▼▼▼
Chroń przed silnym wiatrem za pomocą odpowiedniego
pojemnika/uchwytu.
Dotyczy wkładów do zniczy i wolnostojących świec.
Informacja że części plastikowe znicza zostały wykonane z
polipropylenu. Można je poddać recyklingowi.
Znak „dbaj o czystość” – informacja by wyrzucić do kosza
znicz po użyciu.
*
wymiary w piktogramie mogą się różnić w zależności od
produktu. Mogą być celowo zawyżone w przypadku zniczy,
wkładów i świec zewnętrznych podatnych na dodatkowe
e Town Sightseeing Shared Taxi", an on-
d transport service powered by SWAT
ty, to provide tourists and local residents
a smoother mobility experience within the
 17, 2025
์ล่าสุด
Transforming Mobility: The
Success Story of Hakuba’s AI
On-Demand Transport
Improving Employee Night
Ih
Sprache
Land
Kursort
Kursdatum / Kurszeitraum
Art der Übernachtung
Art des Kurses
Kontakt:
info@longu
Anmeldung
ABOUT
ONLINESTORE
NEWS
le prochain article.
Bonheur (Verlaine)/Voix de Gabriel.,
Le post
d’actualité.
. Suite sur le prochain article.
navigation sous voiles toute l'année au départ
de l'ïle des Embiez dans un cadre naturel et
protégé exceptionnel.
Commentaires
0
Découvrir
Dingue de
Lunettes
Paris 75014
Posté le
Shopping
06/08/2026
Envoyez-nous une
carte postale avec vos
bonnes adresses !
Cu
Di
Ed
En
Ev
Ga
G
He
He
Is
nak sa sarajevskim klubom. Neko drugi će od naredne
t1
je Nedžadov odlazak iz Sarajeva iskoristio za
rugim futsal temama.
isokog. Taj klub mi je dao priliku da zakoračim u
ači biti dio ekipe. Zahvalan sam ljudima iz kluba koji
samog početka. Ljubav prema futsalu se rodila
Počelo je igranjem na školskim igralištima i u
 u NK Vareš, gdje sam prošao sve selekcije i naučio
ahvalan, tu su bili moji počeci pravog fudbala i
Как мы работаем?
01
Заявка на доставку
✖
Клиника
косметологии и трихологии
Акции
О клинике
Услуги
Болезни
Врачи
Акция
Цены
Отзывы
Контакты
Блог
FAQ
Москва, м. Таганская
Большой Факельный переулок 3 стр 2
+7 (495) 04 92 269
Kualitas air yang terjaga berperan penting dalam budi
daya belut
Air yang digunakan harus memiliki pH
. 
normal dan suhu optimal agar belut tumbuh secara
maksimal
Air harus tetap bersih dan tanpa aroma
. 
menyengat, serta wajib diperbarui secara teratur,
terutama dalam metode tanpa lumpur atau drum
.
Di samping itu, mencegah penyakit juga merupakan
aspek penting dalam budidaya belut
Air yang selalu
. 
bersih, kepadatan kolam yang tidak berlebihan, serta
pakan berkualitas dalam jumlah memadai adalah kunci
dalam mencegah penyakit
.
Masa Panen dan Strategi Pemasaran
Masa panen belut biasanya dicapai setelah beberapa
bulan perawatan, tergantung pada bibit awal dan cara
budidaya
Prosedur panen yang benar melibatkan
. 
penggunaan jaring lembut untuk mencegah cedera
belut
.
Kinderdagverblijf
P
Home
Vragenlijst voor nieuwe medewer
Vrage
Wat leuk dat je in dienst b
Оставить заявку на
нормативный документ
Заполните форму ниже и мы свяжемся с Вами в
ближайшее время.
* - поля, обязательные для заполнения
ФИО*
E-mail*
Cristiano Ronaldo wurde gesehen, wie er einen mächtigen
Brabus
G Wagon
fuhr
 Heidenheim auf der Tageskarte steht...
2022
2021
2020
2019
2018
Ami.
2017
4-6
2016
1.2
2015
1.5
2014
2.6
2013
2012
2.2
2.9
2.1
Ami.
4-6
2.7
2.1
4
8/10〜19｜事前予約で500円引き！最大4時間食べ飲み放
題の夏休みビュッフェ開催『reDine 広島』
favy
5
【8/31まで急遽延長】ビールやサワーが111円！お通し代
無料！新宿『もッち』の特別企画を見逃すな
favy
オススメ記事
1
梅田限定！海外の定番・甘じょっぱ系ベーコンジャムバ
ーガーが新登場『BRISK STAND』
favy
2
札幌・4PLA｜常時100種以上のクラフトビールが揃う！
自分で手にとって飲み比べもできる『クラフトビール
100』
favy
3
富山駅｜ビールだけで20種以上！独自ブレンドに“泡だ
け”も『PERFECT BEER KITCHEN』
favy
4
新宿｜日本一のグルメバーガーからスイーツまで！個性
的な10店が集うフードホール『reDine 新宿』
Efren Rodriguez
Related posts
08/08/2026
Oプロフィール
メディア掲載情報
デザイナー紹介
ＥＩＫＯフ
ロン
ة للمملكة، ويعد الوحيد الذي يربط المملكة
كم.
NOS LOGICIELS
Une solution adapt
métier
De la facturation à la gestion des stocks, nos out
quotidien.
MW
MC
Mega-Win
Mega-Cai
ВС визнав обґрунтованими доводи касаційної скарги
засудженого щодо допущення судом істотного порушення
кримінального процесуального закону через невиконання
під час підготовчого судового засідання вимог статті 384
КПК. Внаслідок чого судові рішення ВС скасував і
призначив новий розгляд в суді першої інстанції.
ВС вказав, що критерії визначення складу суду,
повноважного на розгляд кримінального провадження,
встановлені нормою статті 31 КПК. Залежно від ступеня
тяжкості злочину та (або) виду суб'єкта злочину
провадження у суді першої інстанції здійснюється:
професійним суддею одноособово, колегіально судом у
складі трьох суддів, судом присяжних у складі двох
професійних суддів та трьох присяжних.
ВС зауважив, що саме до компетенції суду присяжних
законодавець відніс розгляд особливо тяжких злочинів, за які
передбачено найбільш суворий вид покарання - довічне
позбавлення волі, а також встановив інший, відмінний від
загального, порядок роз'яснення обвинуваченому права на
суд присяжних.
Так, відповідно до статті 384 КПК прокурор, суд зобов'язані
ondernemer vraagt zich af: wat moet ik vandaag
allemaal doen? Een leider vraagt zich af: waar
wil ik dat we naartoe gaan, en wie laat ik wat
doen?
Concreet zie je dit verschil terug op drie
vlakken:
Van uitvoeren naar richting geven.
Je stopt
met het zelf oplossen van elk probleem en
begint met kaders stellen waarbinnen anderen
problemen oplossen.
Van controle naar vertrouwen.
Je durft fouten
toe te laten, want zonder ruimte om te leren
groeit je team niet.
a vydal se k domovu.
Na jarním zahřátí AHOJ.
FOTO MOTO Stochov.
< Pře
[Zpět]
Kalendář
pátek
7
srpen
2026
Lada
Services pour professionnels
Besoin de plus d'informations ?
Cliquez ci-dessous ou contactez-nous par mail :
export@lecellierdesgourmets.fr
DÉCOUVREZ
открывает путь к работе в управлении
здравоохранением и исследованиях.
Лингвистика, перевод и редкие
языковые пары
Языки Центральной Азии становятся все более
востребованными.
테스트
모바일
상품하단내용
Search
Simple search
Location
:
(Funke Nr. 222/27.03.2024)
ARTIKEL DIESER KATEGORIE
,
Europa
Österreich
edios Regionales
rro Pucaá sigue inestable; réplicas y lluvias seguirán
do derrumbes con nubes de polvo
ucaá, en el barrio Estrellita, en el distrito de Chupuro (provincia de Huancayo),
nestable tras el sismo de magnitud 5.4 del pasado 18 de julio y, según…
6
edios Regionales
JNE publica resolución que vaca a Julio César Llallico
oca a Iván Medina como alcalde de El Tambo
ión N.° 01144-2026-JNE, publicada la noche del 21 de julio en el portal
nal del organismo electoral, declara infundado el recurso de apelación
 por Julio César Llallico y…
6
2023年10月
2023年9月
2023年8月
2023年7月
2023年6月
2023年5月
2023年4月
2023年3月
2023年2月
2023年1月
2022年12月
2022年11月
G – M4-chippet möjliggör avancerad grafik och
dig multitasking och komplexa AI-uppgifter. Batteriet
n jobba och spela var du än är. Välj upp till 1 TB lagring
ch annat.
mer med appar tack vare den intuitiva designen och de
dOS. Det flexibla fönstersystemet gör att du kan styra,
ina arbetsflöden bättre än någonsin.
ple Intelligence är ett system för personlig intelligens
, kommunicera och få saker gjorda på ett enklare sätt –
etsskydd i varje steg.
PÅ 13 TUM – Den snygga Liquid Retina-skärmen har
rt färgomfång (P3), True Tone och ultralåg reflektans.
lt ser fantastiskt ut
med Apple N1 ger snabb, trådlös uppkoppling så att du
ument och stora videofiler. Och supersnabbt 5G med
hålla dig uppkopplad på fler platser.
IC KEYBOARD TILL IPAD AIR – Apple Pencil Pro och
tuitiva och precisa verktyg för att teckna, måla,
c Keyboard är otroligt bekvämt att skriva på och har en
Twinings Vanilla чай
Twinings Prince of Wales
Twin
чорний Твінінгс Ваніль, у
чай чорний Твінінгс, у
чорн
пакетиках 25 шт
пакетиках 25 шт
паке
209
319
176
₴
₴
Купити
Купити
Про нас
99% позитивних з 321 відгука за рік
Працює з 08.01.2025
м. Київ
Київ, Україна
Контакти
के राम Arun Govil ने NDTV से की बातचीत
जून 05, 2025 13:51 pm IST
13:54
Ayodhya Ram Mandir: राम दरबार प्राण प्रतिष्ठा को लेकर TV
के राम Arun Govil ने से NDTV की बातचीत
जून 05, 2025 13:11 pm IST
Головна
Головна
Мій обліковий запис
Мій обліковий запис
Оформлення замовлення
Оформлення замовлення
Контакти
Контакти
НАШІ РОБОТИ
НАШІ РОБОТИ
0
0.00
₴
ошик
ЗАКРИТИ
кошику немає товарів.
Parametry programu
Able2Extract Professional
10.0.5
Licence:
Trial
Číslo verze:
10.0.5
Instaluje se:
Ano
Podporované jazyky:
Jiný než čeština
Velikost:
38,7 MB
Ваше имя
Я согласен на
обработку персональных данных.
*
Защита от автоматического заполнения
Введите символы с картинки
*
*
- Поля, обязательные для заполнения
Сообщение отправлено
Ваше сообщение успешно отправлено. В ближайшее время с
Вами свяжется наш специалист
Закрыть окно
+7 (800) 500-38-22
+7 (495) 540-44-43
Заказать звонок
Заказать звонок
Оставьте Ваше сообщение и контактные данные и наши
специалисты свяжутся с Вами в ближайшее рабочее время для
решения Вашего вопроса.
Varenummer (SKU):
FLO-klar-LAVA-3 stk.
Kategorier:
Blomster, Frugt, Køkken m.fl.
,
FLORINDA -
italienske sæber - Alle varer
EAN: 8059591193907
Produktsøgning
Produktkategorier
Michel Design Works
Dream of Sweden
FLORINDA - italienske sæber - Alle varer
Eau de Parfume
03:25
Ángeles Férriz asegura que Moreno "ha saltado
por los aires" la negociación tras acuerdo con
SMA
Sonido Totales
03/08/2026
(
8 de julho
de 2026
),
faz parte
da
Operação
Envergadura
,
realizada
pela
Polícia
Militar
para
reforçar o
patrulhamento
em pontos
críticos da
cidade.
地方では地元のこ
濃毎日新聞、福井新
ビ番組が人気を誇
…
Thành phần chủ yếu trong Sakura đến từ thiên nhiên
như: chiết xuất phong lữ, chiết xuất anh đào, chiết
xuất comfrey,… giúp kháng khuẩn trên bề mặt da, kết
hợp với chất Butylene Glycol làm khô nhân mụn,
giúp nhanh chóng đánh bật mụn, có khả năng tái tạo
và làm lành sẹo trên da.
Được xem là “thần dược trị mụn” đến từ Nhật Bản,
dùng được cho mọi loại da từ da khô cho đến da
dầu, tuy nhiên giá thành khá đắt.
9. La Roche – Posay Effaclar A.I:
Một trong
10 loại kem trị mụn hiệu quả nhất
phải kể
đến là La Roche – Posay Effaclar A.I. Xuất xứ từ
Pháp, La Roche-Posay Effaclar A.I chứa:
▲▲▲
## Problem statement
Scan the records above for the lines holding "Znak „dbaj o" and "ty, to provide tourists and local residents". Transcribe those two and every line between them word for word, and no others.

## Answer to this task
Znak „dbaj o czystość” – informacja by wyrzucić do kosza
znicz po użyciu.
*
wymiary w piktogramie mogą się różnić w zależności od
produktu. Mogą być celowo zawyżone w przypadku zniczy,
wkładów i świec zewnętrznych podatnych na dodatkowe
e Town Sightseeing Shared Taxi", an on-
d transport service powered by SWAT
ty, to provide tourists and local residents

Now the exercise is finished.